Esta decisão de março de 2026 visa garantir o acesso ao terminal em condições de igualdade e não discriminação, pondo fim a um bloqueio que durava desde 2023.

O tribunal estabeleceu que, uma vez transitada em julgado a decisão, a Rede Expressos terá cinco dias para provar o seu cumprimento integral, sob pena de multa de 92 euros por cada dia de atraso, para além de eventuais responsabilidades civis e criminais.

Em resposta, a Rede Expressos sublinhou que a decisão não implica uma "entrada automática", reiterando que o acesso continua condicionado à capacidade do terminal para garantir a segurança dos passageiros e das mercadorias.
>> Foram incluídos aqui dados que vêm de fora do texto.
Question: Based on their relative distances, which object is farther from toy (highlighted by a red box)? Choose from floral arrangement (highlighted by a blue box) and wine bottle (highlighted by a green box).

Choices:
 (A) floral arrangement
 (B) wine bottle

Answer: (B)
A empresa portuguesa recordou ainda que o tribunal não considerou os danos alegados pela FlixBus por falta de prova de acesso prévio.

Este conflito intensificou-se em 2025, na sequência da decisão da Autoridade da Mobilidade e dos Transportes(AMT) no início de 2025 a favor da FlixBus. A AMT considerou que a Rede Expressos não tinha demonstrado a alegada falta de capacidade do terminal.

Nessa altura, no início de 2025, o operador alemão chegou a realizar acções de protesto simbólicas em Sete Rios para denunciar o impedimento continuado da utilização do terminal.

Com a atual decisão judicial, a Rede Expressos passa a ter de justificar tecnicamente qualquer recusa de horários. Esta decisão introduz um novo quadro de responsabilização, podendo abrir um precedente com implicações significativas na concorrência e no acesso ao sector do transporte rodoviário de passageiros em Lisboa.